What you have to do –
Copy out the data from the line containing "Заход ☼ Солнца: 18:17:43 09-08-2026" to its last line, exactly. No pictures.

(Records from a data source)

== == ==

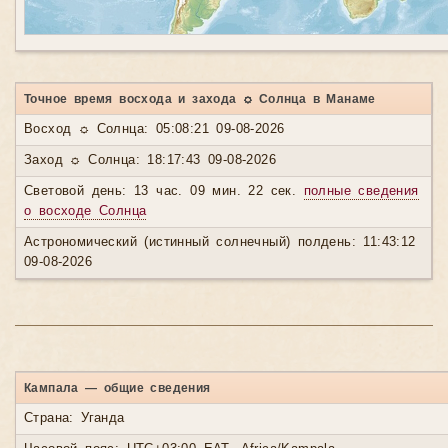
Точное время восхода и захода ☼ Солнца в Манаме
Восход ☼ Солнца: 05:08:21 09-08-2026
Заход ☼ Солнца: 18:17:43 09-08-2026
Световой день: 13 час. 09 мин. 22 сек.
полные сведения
о восходе Солнца
Астрономический (истинный солнечный) полдень: 11:43:12
09-08-2026
Кампала — общие сведения
Страна: Уганда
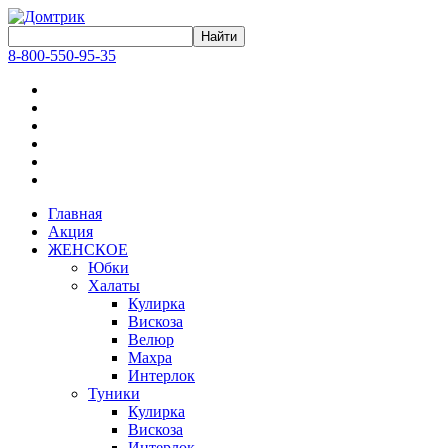
8-800-550-95-35
Главная
Акция
ЖЕНСКОЕ
Юбки
Халаты
Кулирка
Вискоза
Велюр
Махра
Интерлок
Туники
Кулирка
Вискоза
Интерлок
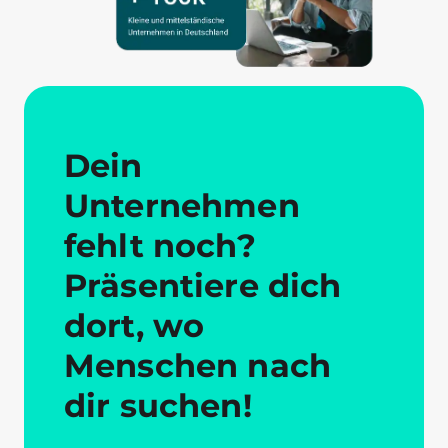
Dein
Unternehmen
fehlt noch?
Präsentiere dich
dort, wo
Menschen nach
dir suchen!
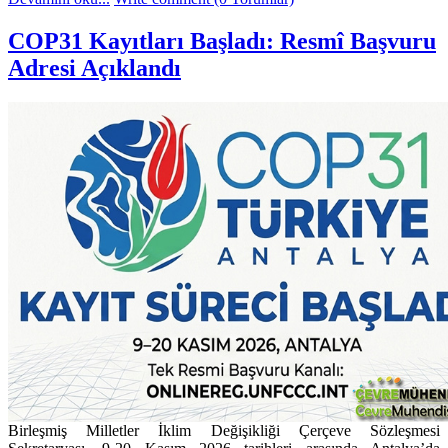
COP31 Kayıtları Başladı: Resmî Başvuru
Adresi Açıklandı
Birleşmiş Milletler İklim Değişikliği Çerçeve Sözleşmesi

== == ==

Reply –
Заход ☼ Солнца: 18:17:43 09-08-2026
Световой день: 13 час. 09 мин. 22 сек.
полные сведения
о восходе Солнца
Астрономический (истинный солнечный) полдень: 11:43:12
09-08-2026
Кампала — общие сведения
Страна: Уганда
8-800-550-95-35
Главная
Акция
ЖЕНСКОЕ
Юбки
Халаты
Кулирка
Вискоза
Велюр
Махра
Интерлок
Туники
Кулирка
Вискоза
Интерлок
Dein
Unternehmen
fehlt noch?
Präsentiere dich
dort, wo
Menschen nach
dir suchen!
COP31 Kayıtları Başladı: Resmî Başvuru
Adresi Açıklandı
Birleşmiş Milletler İklim Değişikliği Çerçeve Sözleşmesi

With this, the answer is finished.